Many African soldiers have been trained by the German Armed Forces, but the military training assistance program is under scrutiny. In recent years, German-trained soldiers staged a coup and shot at civilians in Guinea.
Critics say that there is a lack of transparency in the military cooperation
Over the last decade, Germany's military cooperation with African countries has been organized and implemented by the Foreign and Defense Ministries. In fact, the military training assistance program has trained defense personnel from 28 African countries and over 1,200 experts.
Defence Spokesman Thomas Silberhorn of the Christian Social Union says the military training strenghtens bilateral relations.
"The military training assistance aims at strengthening relationships with other countries and thereby also teach democratic ideals. That is a good thing. It is military training, but from the basis of what we have in Germany," he told Deutsche Welle.
Military cooperation with South Africa
South Africa is one of the countries benefitting from military cooperation and assistance from Germany. Captain Lisa Hendricks, South African Defense Attache to Germany, told Deutsche Welle that "the training provided by Germany has been invaluable to the South African Defence Forces."
South African Navy and the German Navy carry out exercises
Germany and South Africa have been involved in military cooperation for almost 19 years. As part of the ongoing cooperation between the two nations, the South African Air Force, South African Navy, and the German Navy and German Air Force recently carried out the fourth installment of Exercise Good Hope (Exercise Good Hope IV).
According to the German Information Center Pretoria, Exercise Good Hope IV, which was held around Cape Town, included live missile and gun firings, anti-submarine warfare, anti-aircraft drills, fleet work and maneuvering. The exercises were the largest undertaken by the German Task Force Group outside of its NATO obligations.
When it all goes wrong
But military cooperation does not always yield the desired results. The example of Guinea in West Africa shows that the ideals of democracy and rule of law are not always successfully transmitted. In September 2009, German-trained paratroopers gained notoriety when they shot at peaceful demonstrators.
And in December 2008, Moussa Dadis Camara overthrew the government in what is sometimes called the "German Coup." His trademark was a red beret with a bronze eagle - the symbol for German paratroopers.
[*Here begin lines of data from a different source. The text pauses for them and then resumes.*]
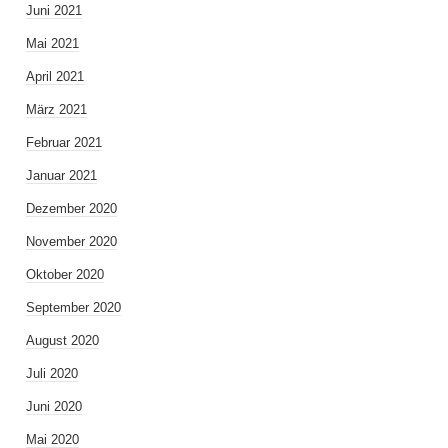
Juni 2021
Mai 2021
April 2021
März 2021
Februar 2021
Januar 2021
Dezember 2020
November 2020
Oktober 2020
September 2020
August 2020
Juli 2020
Juni 2020
Mai 2020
Camara's rule only lasted until December 3, 2009, when there was an assassination attempt on his life. He was then replaced by his Vice President, Sekouba Konate (a French-trained paratrooper).
Unlike his position as President of Guinea, Camara acquired his beret legitimately during his four-year training with the German Armed Forces. Like him, many other rebels were trained in Germany; including Finance Minister Mamdou Sande and Security Minister Mamadouba Camara.
Guinean junta leader, Moussa Dadis Camara, in a German paramilitary beret
As a result of the series of unfortunate events involving German-trained officers, Germany has ended its cooperation with Guinea. The last soldiers will leave Germany in February 2011.
Thomas Silberhorn said that the right decision had been made vis-a-vis Guinea. He supports training assistance in principle, but only as an instrument of democratization.
"The military training assistance should not contradict its goal of teaching democratic ideals," he said.
Lack of transparency
Most of the criticism regarding military cooperation has to do with the lack of transparency of these programs: what is being taught and what does Germany stand to gain?
In the case of South Africa, the country has purchased all its warships and submarines from Germany in the last 10 years. Also, German defence personnel have had the opportunity to fire live missiles during exercises in South Africa - something they cannot do in their own country.
But no one at the German Foreign Ministry and Defence Ministry will comment on what qualifies an army to be a cooperation partner. So, even the armies of Ethiopia, Nigeria, and the Niger, which according to Amnesty International's Mathias John commit human rights violations, receive training assistance.
"A general statement from the German administration that it is improving human rights worldwide is not enough. Armed forces, security forces reform, justice and police reform are very important in many countries," he said.
"There is a whole range of countries, where we don't know exactly what can happen in the future, where the soldiers always continue to commit human rights violations. So we ask ourselves on which criteria the federal government decides which training assistance to accomplish and to what extent the focus should be on human rights," he added.